“There are few things in English architecture that can be compared with it for strange impressive beauty; the staircase goes upward for eighteen steps and then part of it sweeps off to the Chapter-house on the right, while the other part goes on and up till it reaches the chain-bridge; thus the steps lie, worn here and there by the tread of many feet, like fallen leaves, the last of them lost in the brighter light of the bridge. Here one is still almost within the cathedral, and yet the carts are passing underneath, and their rattle mixes with the sound of the organ within.
“The main gallery of the Chain-Gate is shut off by a door, which, if it were kept open, would make the prospect even more beautiful than it is. Two corbels which support the vaulting-shafts of the lower staircase should be noticed; they both represent figures thrusting their staves into the mouth of a dragon, but that on the east (wearing a hood and a leathern girdle round his surcoat) is as vigorous in action as the figure on the west side is feeble. A small barred opening in the top of the east wall lights a curious little chamber, which is reached from the staircase that leads to the roof.”—(P. D.)
The Chapter-House is famous among these beautiful adjuncts to English cathedrals. It has been called “a glorious development of window and vault.” It was built in the latter half of the Geometrical period (1280-1315). Note the profusion of ball-flower ornament round the windows and the ogee dripstones outside.
“Of octagonal plan, its vaulting ribs branch out from sixteen Purbeck shafts which cluster round the central pillar, typifying the diocesan church with all its members gathered round its common father, the bishop. Each of the eight sides of the room is occupied by a window of four lights, with graceful tracery of an advanced geometrical type. These windows, which are among the finest examples of the period, have no shafts, but their arch mouldings are enriched with a continuous series of the ball-flower ornament. Most of the old glass in which ruby and white are the predominant colours, remains in the upper lights. Under the windows runs an arcade which forms fifty-one stalls, separated into groups of seven by the blue lias vaulting-shafts at the angles, but in the side which is occupied by the doorway there are only two stalls, one on either side of the entrance. Two rows of stone benches are under the stalls, and there is a bench of Purbeck round the base of the central pier.”—(P. D.)
Another authority says:
“At the springs of the arches are sculptured heads full of expression, kings, bishops, monks, ladies, jesters; and at the angles, grotesques of various kinds. A line of the ball-flower ornament is carried round above the canopies.

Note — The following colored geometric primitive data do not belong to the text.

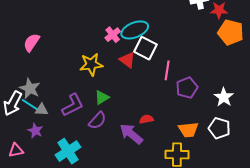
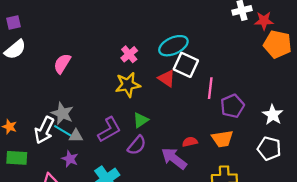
pink cross: (113, 35) -> (129, 54), moved
orange trapezoid: (188, 130) -> (222, 139), moved

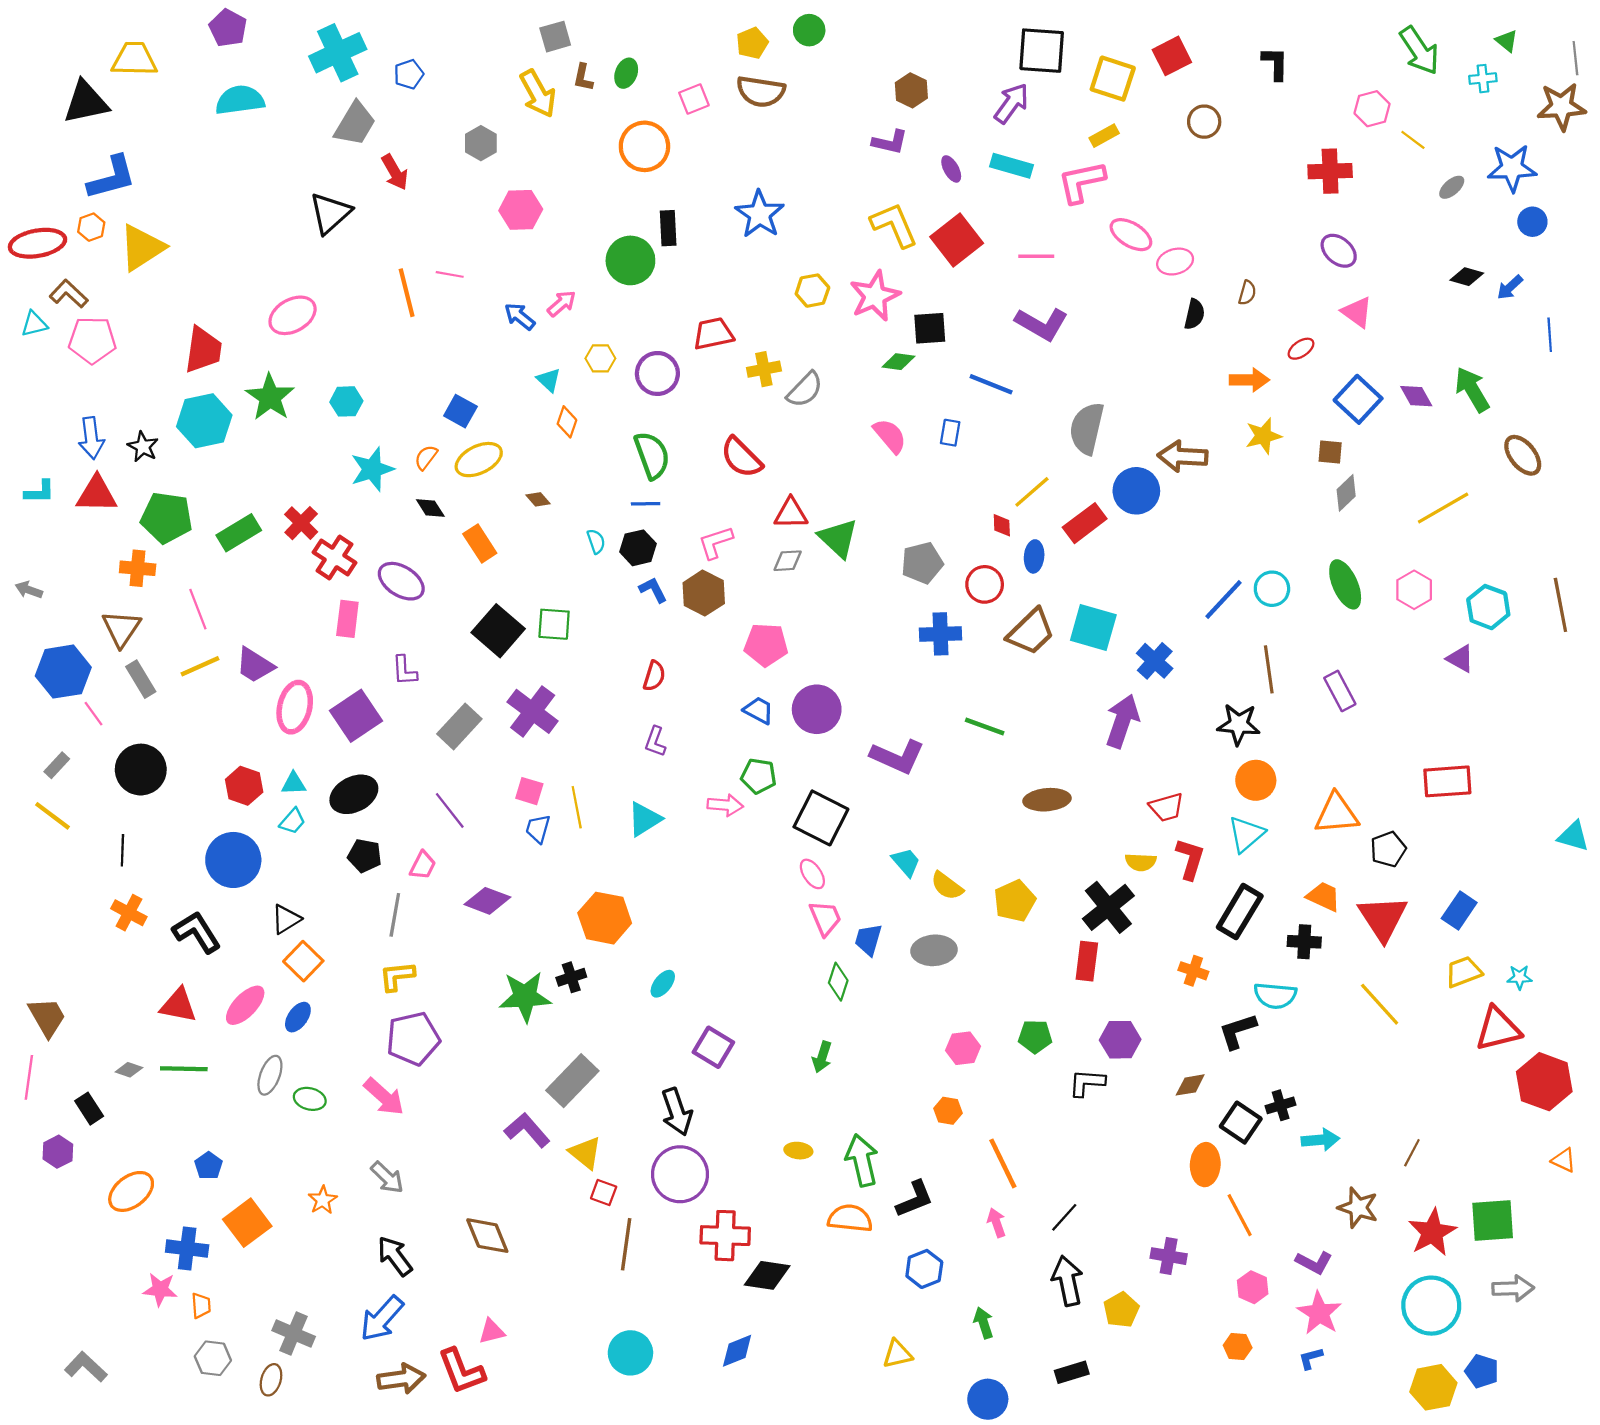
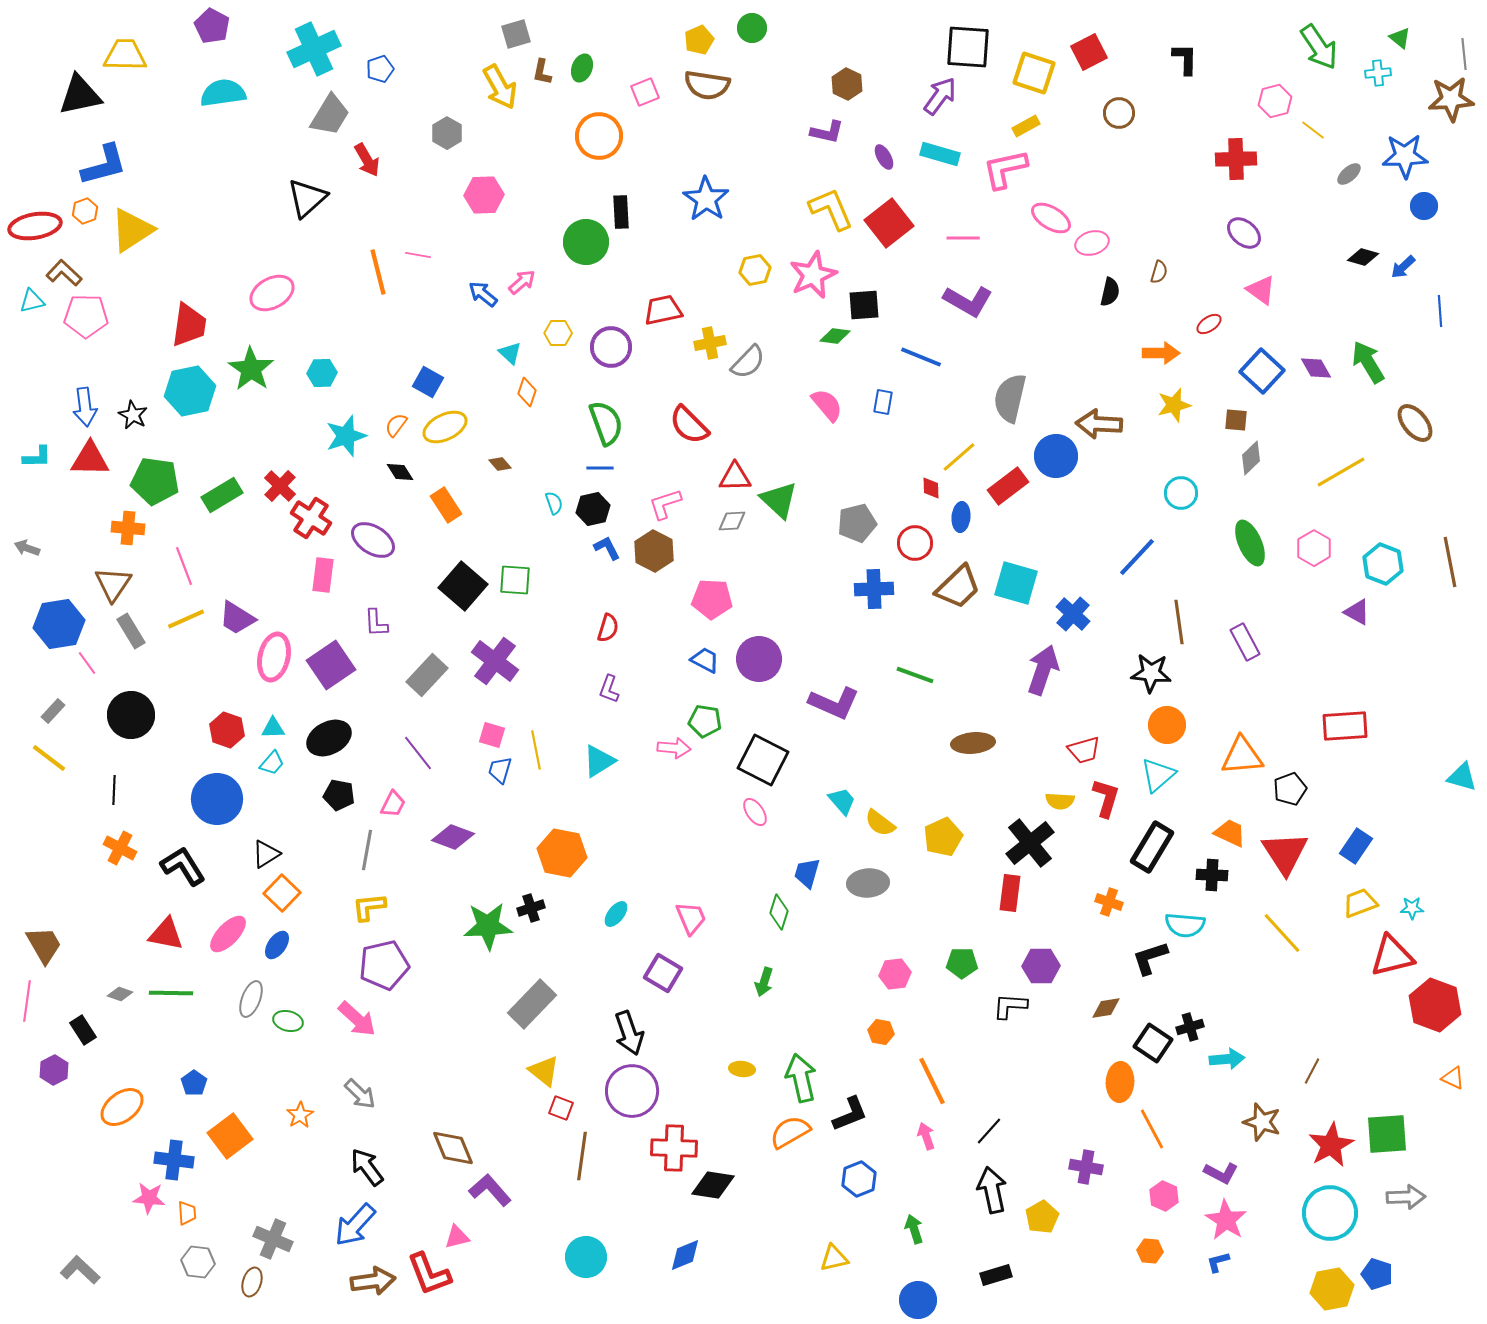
cyan circle: (1272, 589) -> (1181, 493), moved
pink trapezoid: (825, 918) -> (691, 918), moved
purple L-shape: (527, 1130) -> (490, 1190), moved
orange semicircle: (850, 1218) -> (790, 1132), turned -36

“The double arches at the entrance show traces of a door on the exterior. Remark the curious boss in the vaulting, composed of four bearded faces. The diameter of the chapter-house is fifty feet, its height forty-one feet. Its unusual, and indeed unique, features are—its separation from the cloisters from which the chapter-house generally opens; and its crypt, or lower story, which rendered necessary the staircase by which it is approached.

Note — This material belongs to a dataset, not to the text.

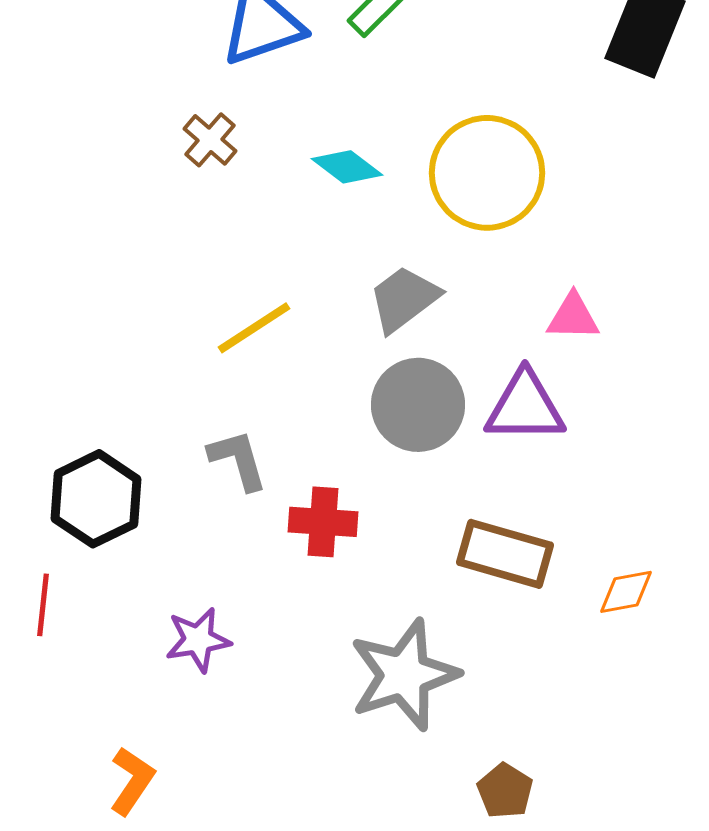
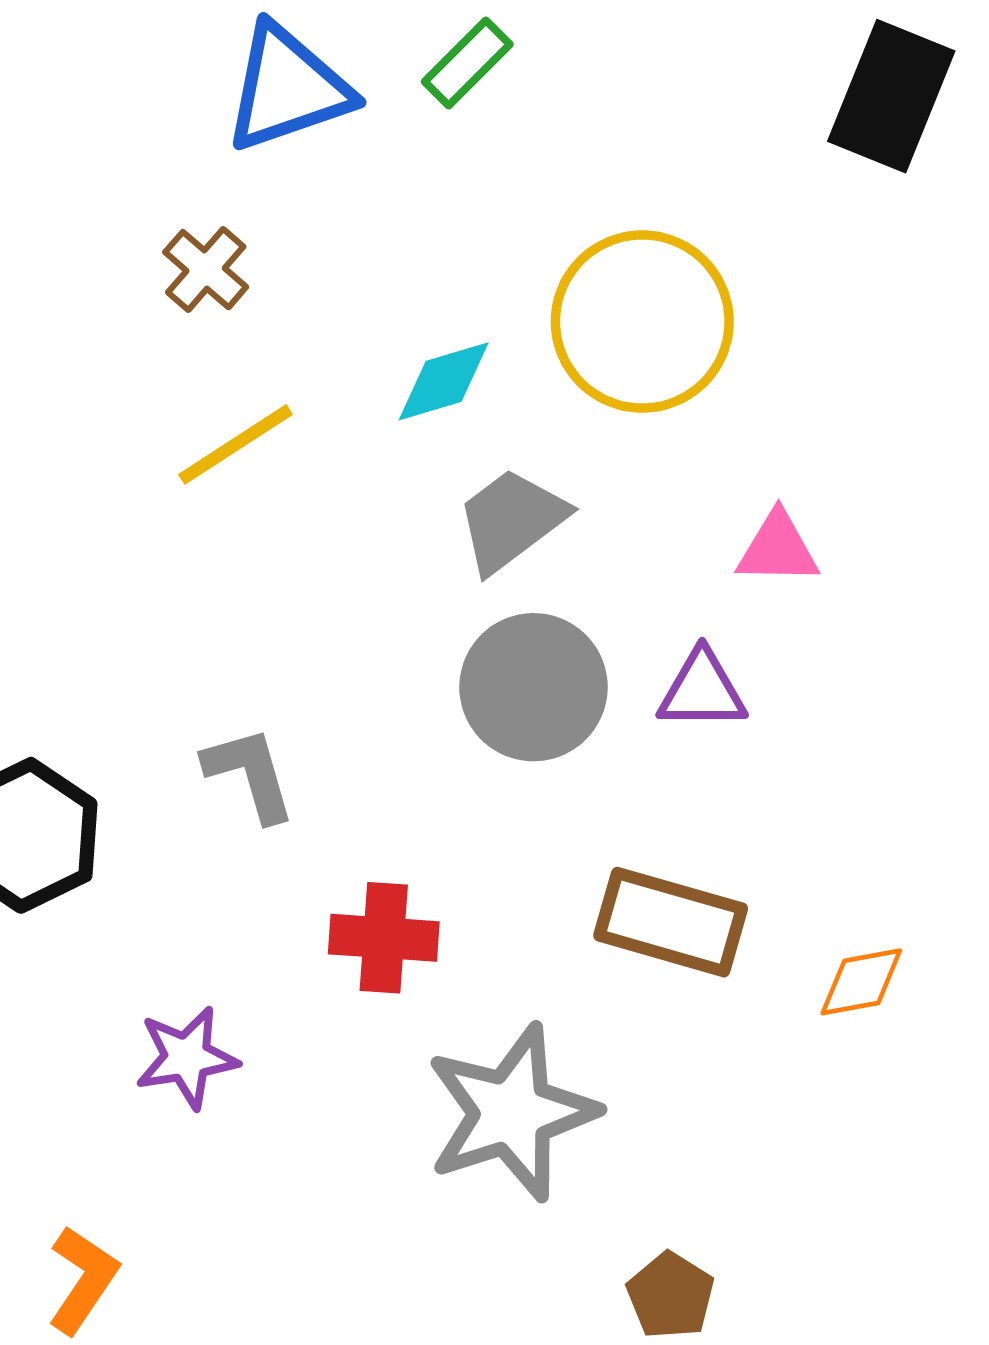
cyan diamond: (347, 167) -> (444, 381), moved, turned -54
yellow line: (254, 328) -> (236, 444), moved
purple triangle: (525, 407) -> (702, 690), size x0.7
red cross: (323, 522) -> (384, 938), moved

“A most striking view of the chapter-house is obtained from the fourth angle of the staircase, close to the doorway of the Vicars’ College. The effect of the double-door arches with their tracery, of the central pier, the branched ribs of the vaulting, and the fine windows is magnificent; and when the latter were filled with stained glass, must have been quite unrivalled. The chapter-house is by no means the least important of the many architectural masterpieces which combine to place Wells so high in the ranks of English cathedrals.”—(R. J. K.)
The Crypt, finished by 1286, represents the last development of the Early English style. It was used as the treasury where valuables were kept. It is reached by a dark passage from the north-choir-aisle. The odd corbels should be noted. The walls are very thick, the windows narrow with wide splays and the vaulting-ribs spring from round and massive pillars with much effect. This Crypt is unusually high, because the many springs at Wells would not permit of a subterranean chamber.